因数据库启动首轮Reform失败导致节点退出的问题
一、问题现象
在资源池化场景中,当一个稳定集群出现异常,例如有节点重启、节点被踢出集群、节点加入集群等,DMS需要处理这一情况,将集群从不稳定状态转变为稳定状态,这一过程在资源池化架构下称之为reform。其中,某一数据库节点启动时触发的reform称为该节点的first reform(或启动轮reform)。在reform期间,如果出现新的节点状态变化,例如有节点在reform期间起停,则会导致本轮reform失败,DMS会基于当前的集群状态重新组织新的reform,用于将集群变为新的稳定状态。在目前DMS的设计中,数据库节点的启动轮reform对于该节点是不允许失败的,如果某个节点的启动轮reform失败,DMS会促使该节点退出,然后由CM重新拉起该节点,并由DMS触发新的一轮reform,将集群变为新的稳定状态。
二、定位方法
以三节点集群为例,记为0节点、1节点、2节点,其中0节点为主节点,执行kill -9 xxx
强行停止0节点,在0节点状态为Starting时,执行kill -9 xxx
强行停止1节点或2节点。会发现0节点再次重启。
查看相应时间段的pg_log日志(目录:$GAUSSLOG/pg_log/dn_600X),可以发现如下告警信息 WARNING: [SS reform][db sync wait] Node:0 first-round reform failed, shutdown now
,数据库节点发现first-round reform失败后,就会向postmaster线程发送SIGTERM信号,然后走数据库退出流程。

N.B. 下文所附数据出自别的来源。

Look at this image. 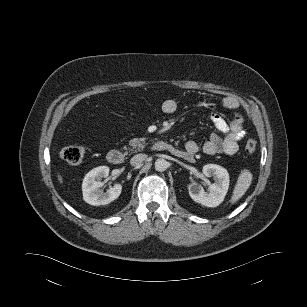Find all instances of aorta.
I'll use <instances>...</instances> for the list:
<instances>
[{"mask_svg":"<svg viewBox=\"0 0 307 307\" xmlns=\"http://www.w3.org/2000/svg\"><path fill=\"white\" fill-rule=\"evenodd\" d=\"M168 166L169 163L163 158L157 159L155 161V169L159 172L165 171L168 168Z\"/></svg>","mask_w":307,"mask_h":307,"instance_id":"1","label":"aorta"}]
</instances>
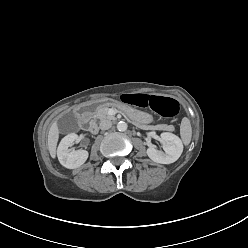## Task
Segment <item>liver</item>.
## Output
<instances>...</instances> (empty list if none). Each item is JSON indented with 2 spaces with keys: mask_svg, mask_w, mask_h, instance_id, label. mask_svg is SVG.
Here are the masks:
<instances>
[{
  "mask_svg": "<svg viewBox=\"0 0 248 248\" xmlns=\"http://www.w3.org/2000/svg\"><path fill=\"white\" fill-rule=\"evenodd\" d=\"M58 139H59V129L57 122H54L51 125L48 133V149L52 158H55L56 156V147H57Z\"/></svg>",
  "mask_w": 248,
  "mask_h": 248,
  "instance_id": "1",
  "label": "liver"
}]
</instances>
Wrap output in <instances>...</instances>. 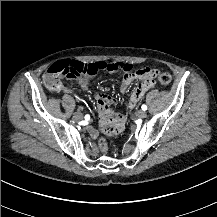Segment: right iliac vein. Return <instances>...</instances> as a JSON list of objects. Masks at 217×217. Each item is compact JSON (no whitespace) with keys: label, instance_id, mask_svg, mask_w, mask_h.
<instances>
[{"label":"right iliac vein","instance_id":"1","mask_svg":"<svg viewBox=\"0 0 217 217\" xmlns=\"http://www.w3.org/2000/svg\"><path fill=\"white\" fill-rule=\"evenodd\" d=\"M76 120L82 119L83 118V114L81 112H76L74 113L73 116Z\"/></svg>","mask_w":217,"mask_h":217}]
</instances>
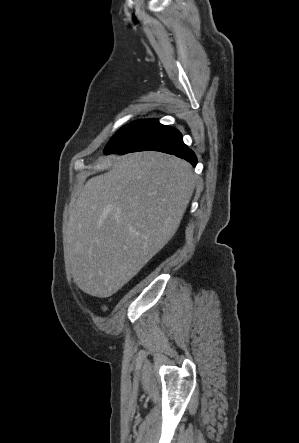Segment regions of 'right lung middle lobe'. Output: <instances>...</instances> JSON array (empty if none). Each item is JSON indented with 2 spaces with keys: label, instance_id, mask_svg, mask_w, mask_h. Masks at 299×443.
Masks as SVG:
<instances>
[{
  "label": "right lung middle lobe",
  "instance_id": "right-lung-middle-lobe-1",
  "mask_svg": "<svg viewBox=\"0 0 299 443\" xmlns=\"http://www.w3.org/2000/svg\"><path fill=\"white\" fill-rule=\"evenodd\" d=\"M130 125V124H129ZM125 126L123 128H121L120 130L117 131V133L111 138V140L108 142L107 146L105 147V149H107L108 147H110L111 145L114 144V142L116 141V139L126 130V128L129 126Z\"/></svg>",
  "mask_w": 299,
  "mask_h": 443
}]
</instances>
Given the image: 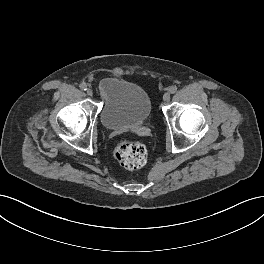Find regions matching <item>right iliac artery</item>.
<instances>
[{"label":"right iliac artery","mask_w":264,"mask_h":264,"mask_svg":"<svg viewBox=\"0 0 264 264\" xmlns=\"http://www.w3.org/2000/svg\"><path fill=\"white\" fill-rule=\"evenodd\" d=\"M79 87H80L81 90H87V85L84 84V83L80 84Z\"/></svg>","instance_id":"obj_1"}]
</instances>
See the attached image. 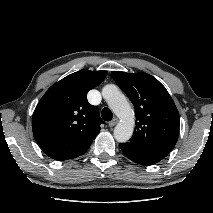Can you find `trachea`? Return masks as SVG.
I'll use <instances>...</instances> for the list:
<instances>
[{"instance_id":"obj_1","label":"trachea","mask_w":213,"mask_h":213,"mask_svg":"<svg viewBox=\"0 0 213 213\" xmlns=\"http://www.w3.org/2000/svg\"><path fill=\"white\" fill-rule=\"evenodd\" d=\"M101 116H102V119L105 121H111V119L113 118V114L111 110L107 107L103 108L101 112Z\"/></svg>"}]
</instances>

2024-09-19 17:14:12.592 66ebeab1.1 [unknown] 281466178961424 [unknown] 0 dn_6001_6002_6003 01000 0 [BACKEND] WARNING: [SS reform][db sync wait] Node:0 first-round reform failed, shutdown now
2024-09-19 17:14:12.592 66ebeab1.1 [unknown] 281466178961424 [unknown] 0 dn_6001_6002_6003 00000 0 [BACKEND] LOG: received fast shutdown request
2024-09-19 17:14:12.592 66ebeab1.1 [unknown] 281466178961424 [unknown] 0 dn_6001_6002_6003 00000 0 [BACKEND] LOG: send to startup shutdown request
2024-09-19 17:14:16.557 66ebeb64.6536 [unknown] 281429379690368 dn_6001 0 dn_6001_6002_6003 00000 0 [DBL_WRT] LOG: Double write exit
2024-09-19 17:14:16.557 66ebeb64.6536 [unknown] 281429379690368 dn_6001 0 dn_6001_6002_6003 00000 0 [DBL_WRT] LOG: Double write exit
2024-09-19 17:14:16.558 66ebeb64.6536 [unknown] 281429379690368 dn_6001 0 dn_6001_6002_6003 00000 0 [BACKEND] LOG: database system is shut down
2024-09-19 17:14:16.568 [postmaster][reaper][281466178961424] LOG: checkpoint thread exit and nowait for sharestorage
2024-09-19 17:14:16.568 66ebeab1.1 [unknown] 281466178961424 [unknown] 0 dn_6001_6002_6003 00000 0 [BACKEND] LOG: All obsArch and obsBarrier exit.
2024-09-19 17:14:16.581 66ebeae8.6534 [unknown] 281449383309184 dn_6001 0 dn_6001_6002_6003 00000 0 [BACKEND] LOG: auditor thread exit, id : 0
2024-09-19 17:14:16.581 66ebeae8.6534 [unknown] 281449383309184 dn_6001 0 dn_6001_6002_6003 00000 0 [BACKEND] LOG: auditor shutting down
2024-09-19 17:14:16.595 66ebeab1.1 [unknown] 281466178961424 [unknown] 0 dn_6001_6002_6003 00000 0 [BACKEND] LOG: All Audit threads exit.
2024-09-19 17:14:16.595 66ebeab1.1 [unknown] 281466178961424 [unknown] 0 dn_6001_6002_6003 00000 0 [BACKEND] LOG: All obsArch and obsBarrier exit.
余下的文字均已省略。